**YOUR TASK**
Restate, word for word and with no pictures, the stretch of lines in the data below that begins at the line with "Eivind Junker" and ends at the line with "CERNE 126 é concluído com retiro e", inclusive.

**EXTRACTED DATA**
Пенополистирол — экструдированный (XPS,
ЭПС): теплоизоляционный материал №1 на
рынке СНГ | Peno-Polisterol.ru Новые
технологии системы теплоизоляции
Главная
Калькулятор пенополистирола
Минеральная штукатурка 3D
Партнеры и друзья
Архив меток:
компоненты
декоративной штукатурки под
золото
--
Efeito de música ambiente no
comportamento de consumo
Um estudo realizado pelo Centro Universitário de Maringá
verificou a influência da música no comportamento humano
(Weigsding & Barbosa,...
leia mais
==
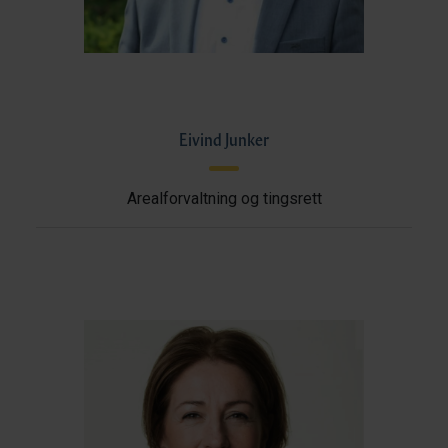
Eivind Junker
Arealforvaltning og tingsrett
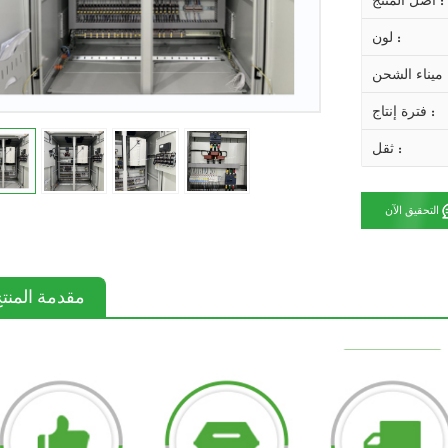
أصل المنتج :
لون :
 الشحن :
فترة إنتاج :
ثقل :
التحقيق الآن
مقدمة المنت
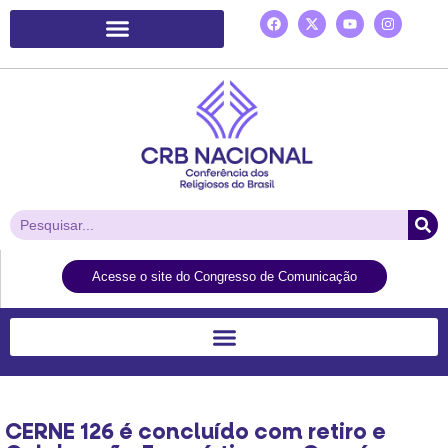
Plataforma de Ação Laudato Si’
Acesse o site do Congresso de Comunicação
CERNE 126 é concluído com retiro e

**THE COMPLETED TASK**
Eivind Junker
Arealforvaltning og tingsrett
أصل المنتج :
لون :
 الشحن :
فترة إنتاج :
ثقل :
التحقيق الآن
مقدمة المنت
Plataforma de Ação Laudato Si’
Acesse o site do Congresso de Comunicação
CERNE 126 é concluído com retiro e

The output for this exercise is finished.